EUR/USD analysis on November 1. The euro continues to wait for the Fed meeting.


The wave marking of the 4-hour chart for the euro/dollar instrument has undergone certain changes. The demand for European currency has been growing in recent weeks. Quotes have been rising, leading to the fact that they have gone beyond the peak of the last rising wave. Thus, now we have at least a three-wave ascending structure, which can become a new upward section of the trend for five or more waves or remain a three-wave corrective. In the first case, the European currency has a good chance of growth over the next few months. In the second case, the quote decline may resume at any moment. The most important thing is that now the wave markings of the pound and the euro coincide. If you remember, I have repeatedly warned about the low probability of a scenario in which the euro and the pound will trade in different directions. Theoretically, this is certainly possible, but it happens extremely rarely in practice. Both instruments assume the construction of at least one more upward wave, and the low of September 28 can be considered a new starting point. The downward section of the trend has become so complicated that even its internal waves are very difficult to identify correctly. But now we have a clear starting point.

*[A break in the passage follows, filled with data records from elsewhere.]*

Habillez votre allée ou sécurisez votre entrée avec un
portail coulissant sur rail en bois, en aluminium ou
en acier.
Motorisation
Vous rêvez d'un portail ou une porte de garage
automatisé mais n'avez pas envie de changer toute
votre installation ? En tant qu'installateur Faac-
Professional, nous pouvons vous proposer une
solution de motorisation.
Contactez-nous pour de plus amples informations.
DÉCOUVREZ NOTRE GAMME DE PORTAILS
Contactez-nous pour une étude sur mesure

Will the dollar be able to regain the confidence of traders after the rate hike?

The euro/dollar instrument rose by 60 basis points on Tuesday, but demand has been growing for the US currency in the last few days. Unfortunately, the latest movements do not answer the question of which wave we are dealing with. The current decline in quotes may be a corrective wave as part of impulse 3 of the upward trend section, or it may be the beginning of the first downward wave as part of a new downward trend section (or a continuation of the old one, which has already been complicated many times). Thus, in some way, the Fed meeting can greatly affect the mood of the market, which after will decide what to do next with the instrument. In the meantime, we can only wait for Wednesday.

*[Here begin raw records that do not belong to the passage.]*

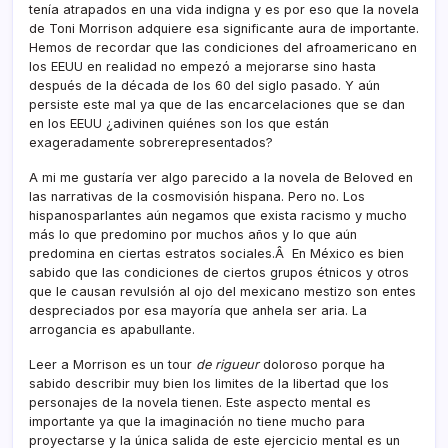
tení­a atrapados en una vida indigna y es por eso que la novela
de Toni Morrison adquiere esa significante aura de importante.
Hemos de recordar que las condiciones del afroamericano en
los EEUU en realidad no empezó a mejorarse sino hasta
después de la década de los 60 del siglo pasado. Y aún
persiste este mal ya que de las encarcelaciones que se dan
en los EEUU ¿adivinen quiénes son los que están
exageradamente sobrerepresentados?
A mi me gustarí­a ver algo parecido a la novela de Beloved en
las narrativas de la cosmovisión hispana. Pero no. Los
hispanosparlantes aún negamos que exista racismo y mucho
más lo que predomino por muchos años y lo que aún
predomina en ciertas estratos sociales.Â En México es bien
sabido que las condiciones de ciertos grupos étnicos y otros
que le causan revulsión al ojo del mexicano mestizo son entes
despreciados por esa mayorí­a que anhela ser aria. La
arrogancia es apabullante.
Leer a Morrison es un tour
de rigueur
doloroso porque ha
sabido describir muy bien los limites de la libertad que los
personajes de la novela tienen. Este aspecto mental es
importante ya que la imaginación no tiene mucho para
proyectarse y la única salida de este ejercicio mental es un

Although there is nothing much to wait for because now the majority of analysts are talking about raising the rate by 75 basis points, only up to 10% of respondents believe that the rate will increase by only 50 points. In my opinion, the rate will rise by 75 points since inflation in America is still slowing down too slowly for the Fed to slow down. Any tightening of monetary policy for the US currency is good, but at this time, there is still a possibility of completing the entire downward trend section. If this is true, another Fed rate hike will not change the mood of traders to the opposite. The dollar may rise locally but will continue to fall more globally. The internal wave structure of the assumed wave three does not look like an impulse one, so I think this is a corrective section of the trend. However, it can take the five-wave form a-b-c-d-e.


General conclusions.

Based on the analysis, I conclude that the construction of an upward trend section has begun, but it may not last very long. At this time, the instrument can build the third wave, so I advise buying with targets near the estimated mark of 1.0361, which equates to 261.8% by Fibonacci, according to the MACD reversals “up.” However, by the end of this trend section, you must be ready now.

At the higher wave scale, the wave marking of the descending trend segment becomes noticeably more complicated and lengthens. It can take on almost any length, so it’s best to isolate the three and five-wave standard structures from the overall picture and work on them. One of these five waves can be just completed, and a new one has begun its construction.